Lots of people, I venture to guess almost everyone who fancies themselves a bit of a photographer, tend to wander around just shooting stuff. You look for "the good ones" and you shoot those, and then you cull like fun. This is supposed to be the process.
If you wander around urban environments and shoot black and white, you call yourself a "street" photographer, for a little extra cachet, but the process is the same.
I'm on the record, repeatedly, as being OK with this. You can, as far as I am concerned, just wave the camera around pressing the shutter button wildly. Then you pick out the good ones from the contact sheets or equivalent. I've pointed out that, essentially, you're doing the "photography" part at the contact sheet. But, that's OK. Who cares when you pick out the good ones? Where is it written that you must select/frame before you press the button rather than after?

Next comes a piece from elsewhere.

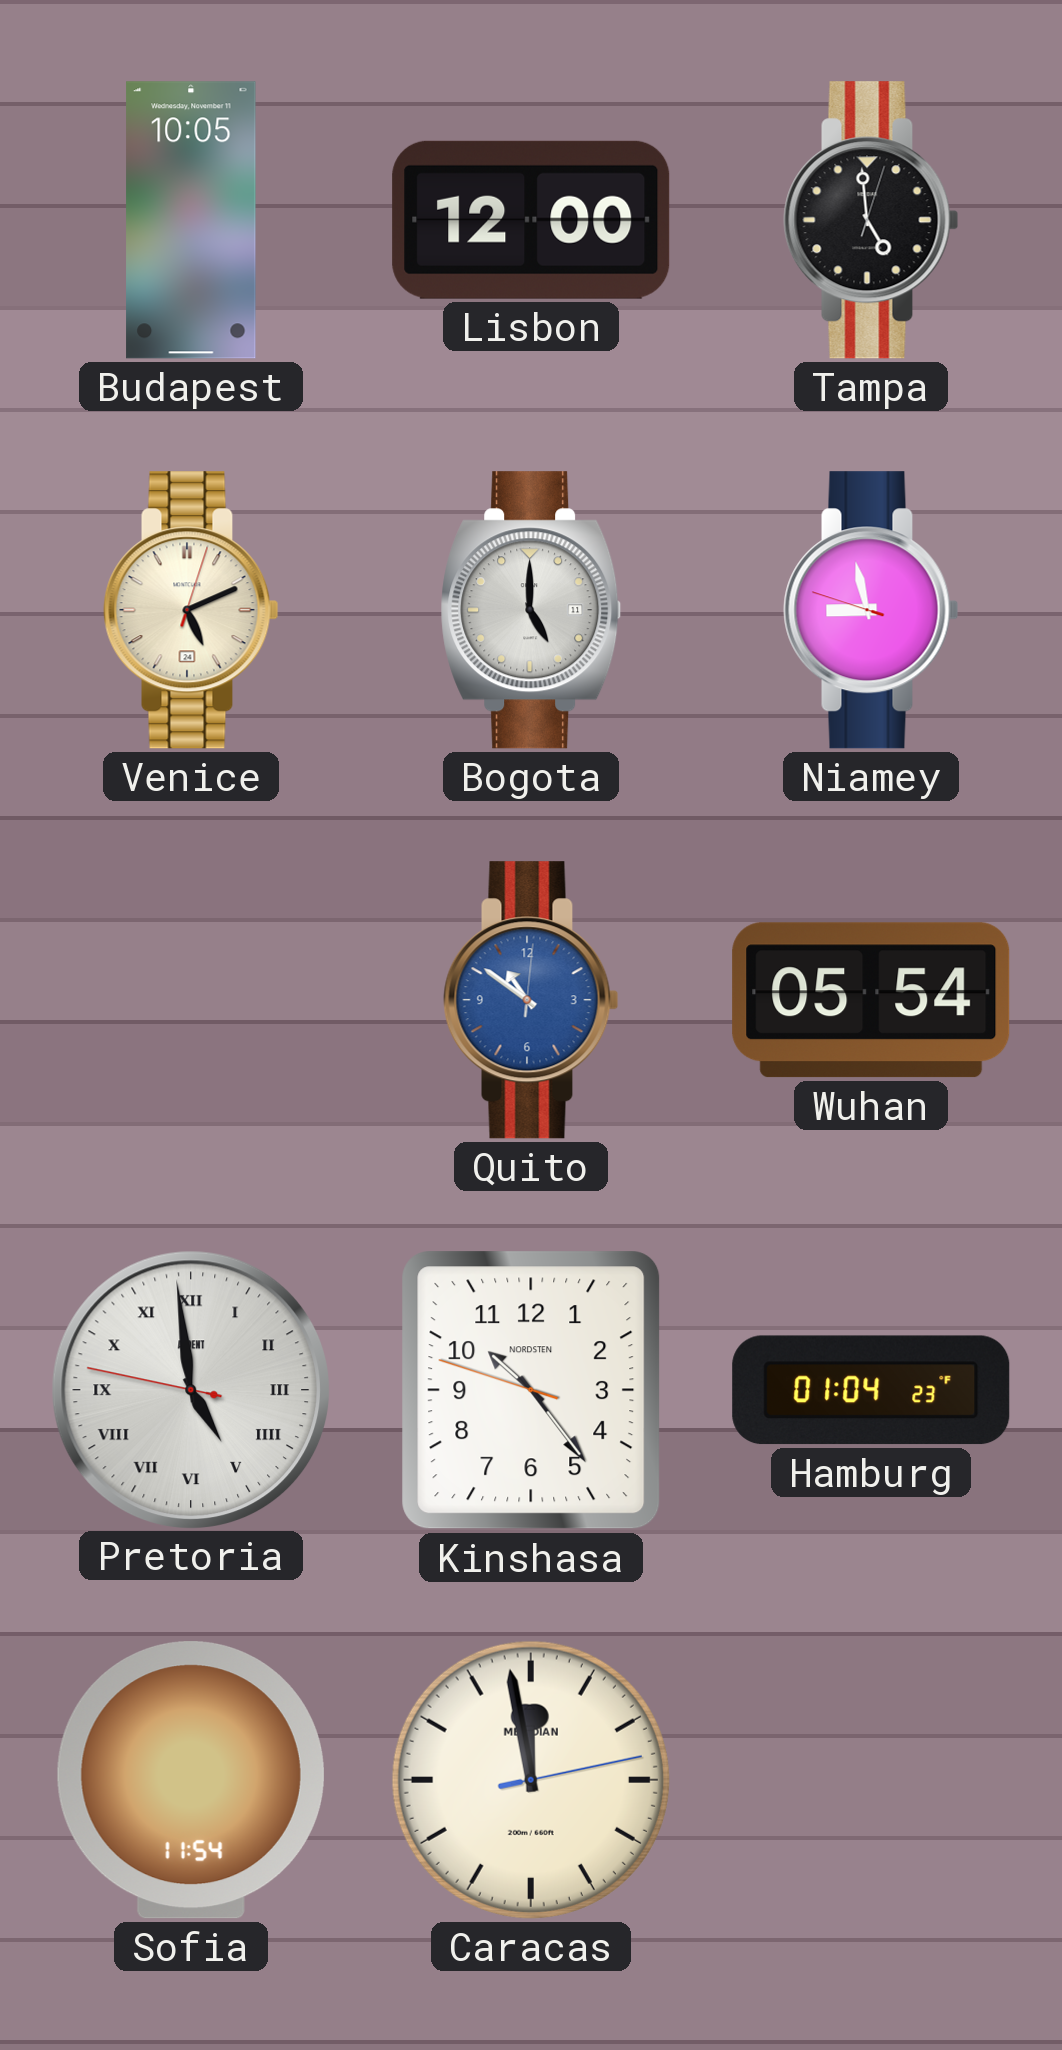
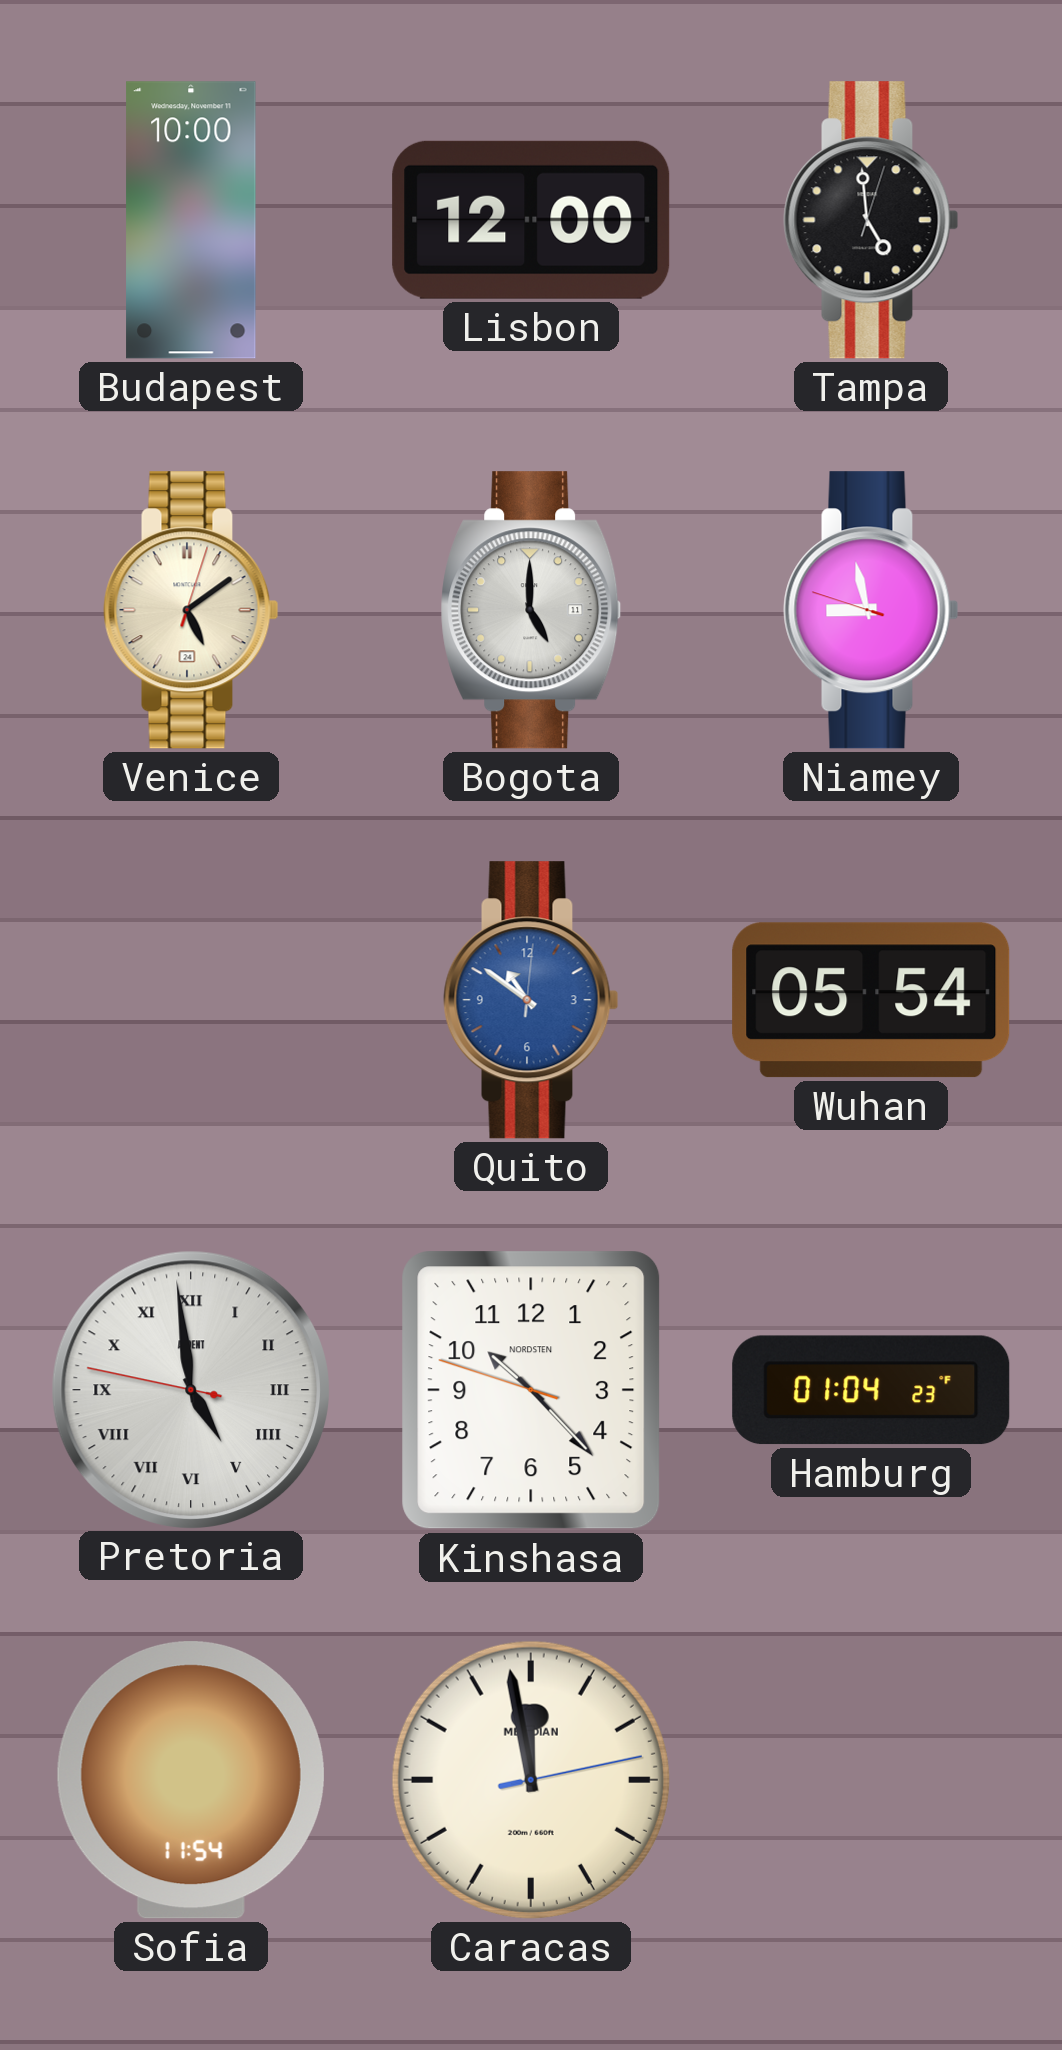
Budapest: 10:05 -> 10:00
Venice: 5:11 -> 5:09
Kinshasa: 10:23 -> 10:22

Still, in this era of digital cameras, this leads to a problem. You get a LOT of pictures you choose from. A fairly common theme online is something like I have 4 terabytes of RAW files and the backups are getting to be difficult! or something equivalent.
If you have 4 terabytes, or whatever, of pictures lying around that are just personal use stuff, you're shooting too damn much. Just as a for-instance, if you happen to have exactly 4 terabytes of RAW files, you've got at least 80,000 pictures. Probably more. You're never going to "pick the good ones out" of this mess. Your "photography" in the sense of selecting a frame and moving forward with it, is never going to happen.

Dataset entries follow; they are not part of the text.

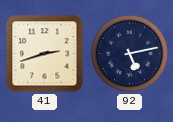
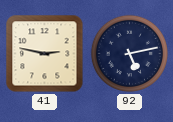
41: 2:42 -> 2:47
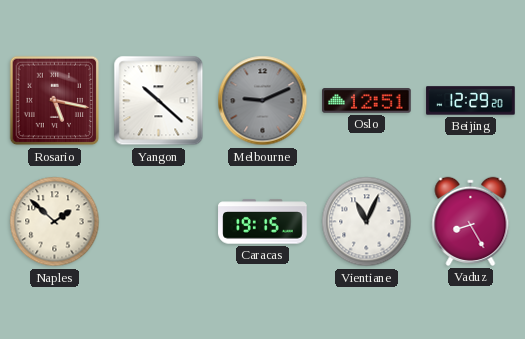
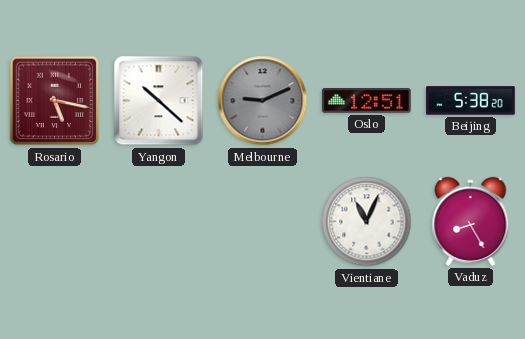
Beijing: 12:29 -> 5:38
Naples: 1:52 -> none
Caracas: 19:15 -> none
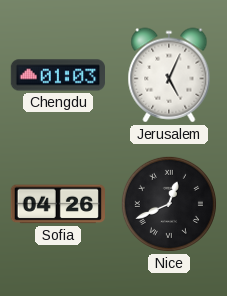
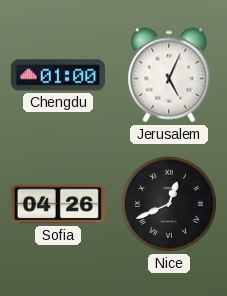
Chengdu: 01:03 -> 01:00
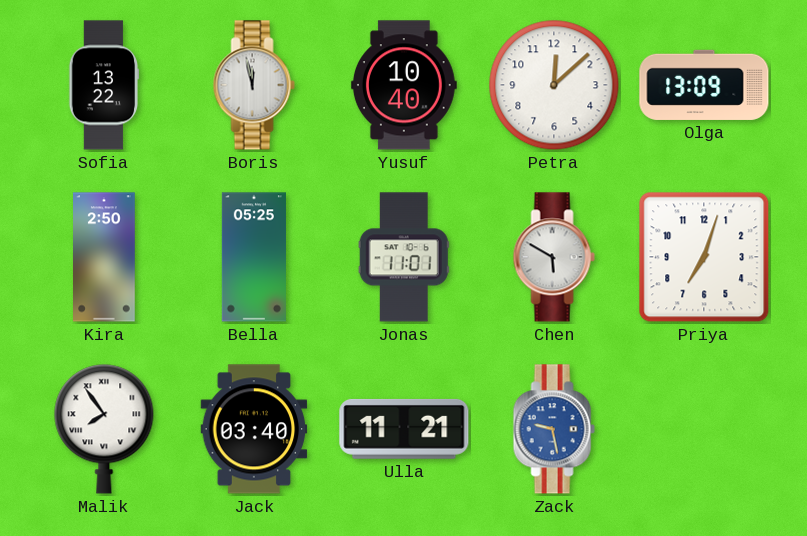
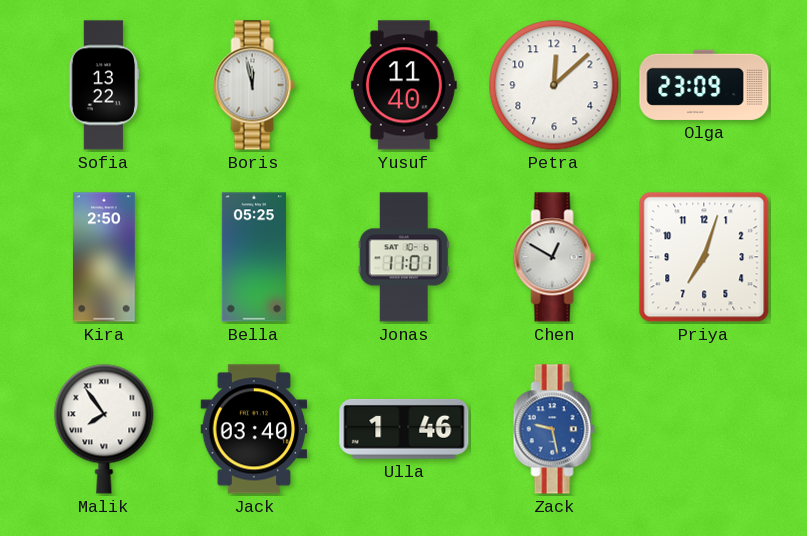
Yusuf: 10:40 -> 11:40
Olga: 13:09 -> 23:09
Chen: 5:50 -> 12:50
Ulla: 11:21 -> 1:46
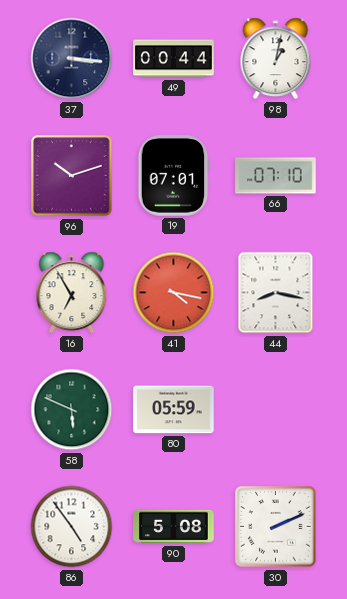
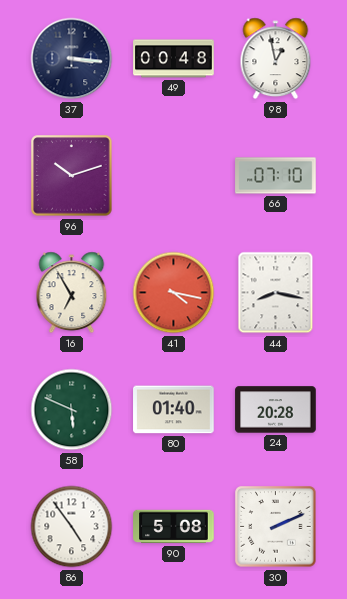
49: 00:44 -> 00:48
98: 1:02 -> 12:58
19: 07:01 -> none
80: 05:59 -> 01:40
24: none -> 20:28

So, while that process is perfectly legitimate, it's impractical.
It also dodges, and this is the real problem, the issue of having something to say. If you're just wandering around looking for "good photos" you're probably going to find some now and then. They're going to be, at best, sterile exercises in composition. The might be visual jokes. They might be copies of something we've seen before. It's extremely unlikely that they're going to be strong personal statements. It's far less likely that you're going to be able to pull together a portfolio of related pictures that pull together to fully explicate a strong personal statement.
Now, in theory, you could pull a strong personal statement off a contact sheet. You're going to have a lot more luck pulling it out of the real world which is, until photography overlaps completely with photo-realistic 3D modeling, much much richer. I do not think you can pull a strong portfolio off a contact sheet, no matter how you try.
You've got to shoot with some kind of purpose. You've got to have some sort of goal. You needn't walk out the door with a ten page shooting script (although that wouldn't be a bad idea) but you do have to have some notion of what you're trying to say by the time you squash the masher.